Root Cause: Apache’s Options Indexes was active on /bulma/, meaning any client that browsed to that path received a full listing of its contents. Without directory listing enabled, an attacker would need to know the exact filename of hahahaha.wav — Directory brute-forcing would not surface it automatically.

Mitigations:

  • Disable directory listing globally. Set Options -Indexes in the main Apache configuration (/etc/apache2/apache2.conf or the relevant virtual host config. This should be the default for every web server that is not explicitly a file browser.
<Directory /var/www/html>
Options -Indexes
</Directory>
  • Override only where listing is explicitly required. If a specific directory needs to allow browsing, enable it only for that path with a documented justification. The default must be off.
  • Add a default index file. Even with Indexes enabled, Apache will serve the index file first if one exists. A placeholder index.html in every directory prevents listing as a fallback — but this is a weak control and not a substitute for disabling Indexes outright.
  • Review all virtual hosts and .htaccess configurations. Directory listing is sometimes re-enabled accidentally through .htaccess overrides or copied virtual host templates. Include Options -Indexes in security review checklists for every Apache deployment.
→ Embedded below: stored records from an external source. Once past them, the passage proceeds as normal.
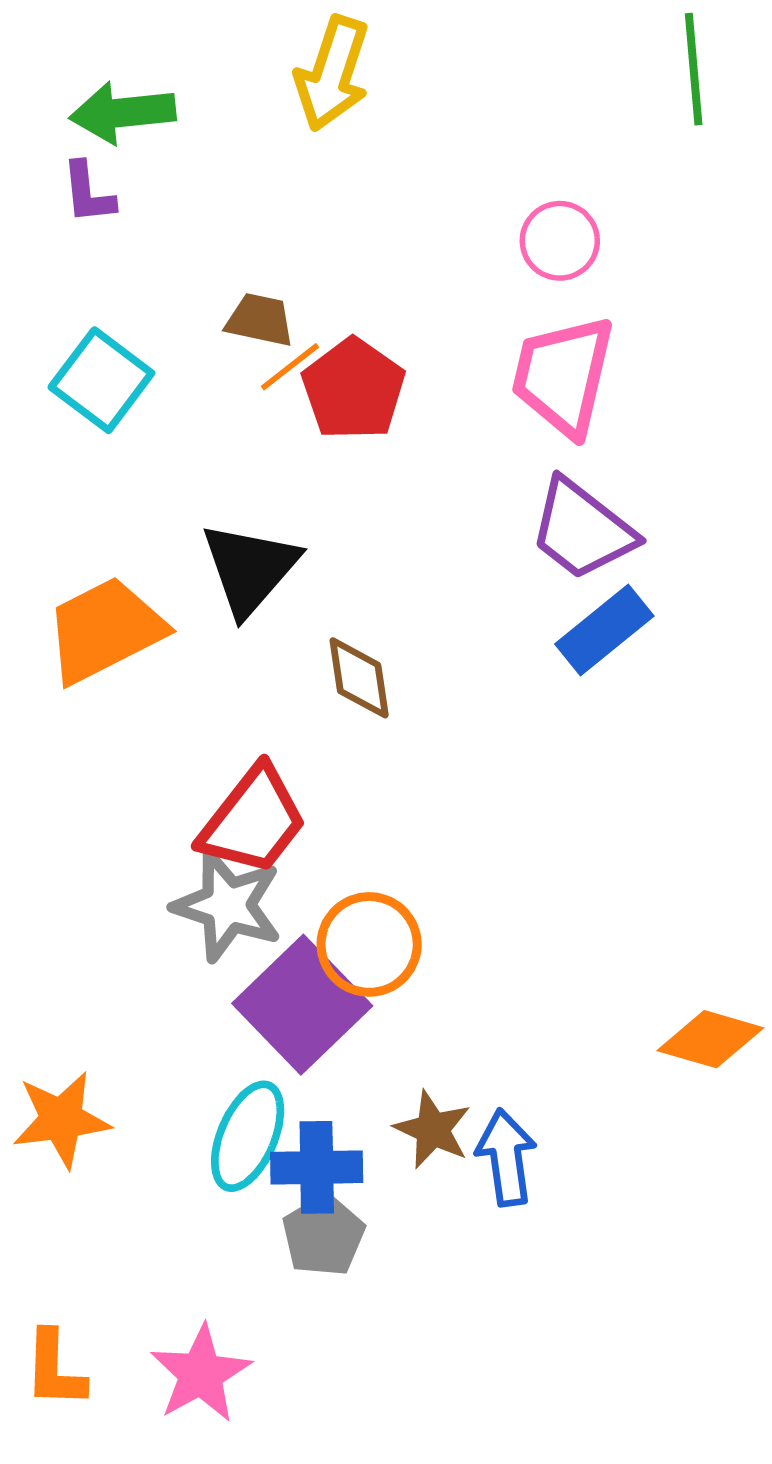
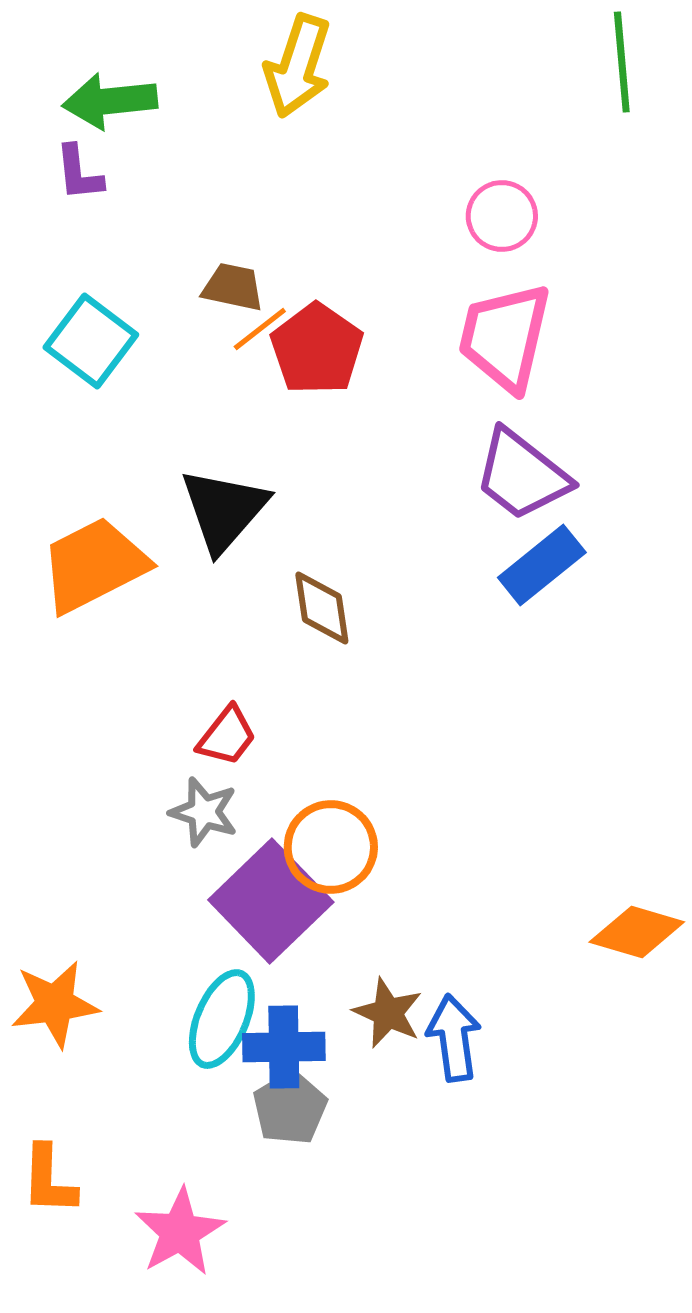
red trapezoid: (253, 821) -> (227, 736), size x0.6
gray star: (227, 905) -> (204, 812), size x0.7
orange L-shape: (55, 1369) -> (49, 1180), moved

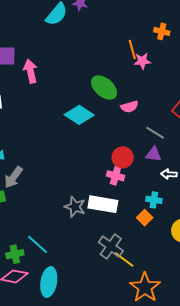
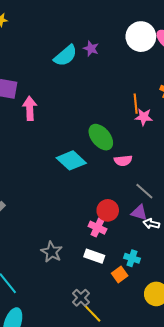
white arrow: (169, 174) -> (151, 224), moved
white rectangle: (103, 204) -> (94, 256), moved, size x0.7
gray cross: (111, 246) -> (81, 298), size x0.7

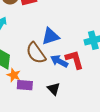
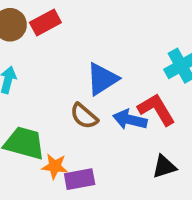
brown semicircle: (36, 53) -> (84, 116), size x0.7
black triangle: (54, 89) -> (164, 167), moved, turned -48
6.3 /etc/passwd Owned and Writable by an Unprivileged User

Root Cause: /etc/passwd was owned by the trunks user rather than root. This gave any process running as trunks write access to the file, which made injecting a new user with UID 0 and a known password hash trivial, with no exploit required.

Mitigations:

  • Correct the ownership and permissions immediately. /etc/passwd must be owned by root with mode 644. Nothing else is acceptable.
chown root:root /etc/passwd
chmod 644 /etc/passwd
  • The same applies to /etc/shadow (640, owned root:shadow), /etc/group (644, owned root:root), and /etc/sudoers (440, owned root:root).
  • Run regular file integrity checks on critical system files. Tools like aide, tripwire, or OSSEC should monitor ownership and permissions on /etc/passwd, /etc/shadow, /etc/group, and /etc/sudoers as a baseline. Any deviation should trigger an alert immediately.
  • Use Lynis or a similar hardening tool as part of the system setup. Lynis audits file permissions on critical paths as part of its standard run. Running it immediately after provisioning catches misconfigurations like this before they reach production. The check PASSWD-7032 specifically validates /etc/passwd permissions.
  • Understand how passwd injection works and why shadow passwords are not sufficient alone. If shadow passwords are configured correctly but /etc/passwd is writable, an attacker can still win by writing a hash directly into the second field — Linux checks /etc/passwd first. The mitigation is correct ownership, not relying on shadow passwords in isolation.
  • Audit user account ownership of system files. No non-root user account should own any file in /etc/. Run a periodic check:
find /etc -not -user root -ls
  • Any output from this command on a hardened system warrants immediate investigation.
  • Log and alert on writes to /etc/passwd. auditd can watch specific files for write events:
auditctl -w /etc/passwd -p wa -k passwd_changes
  • Any write to /etc/passwd outside of a controlled user management process should generate an alert. The attacker here used a direct echo >> to the file — that is exactly the kind of event that should be caught in real time.

OffSec PG Play — for educational purposes only.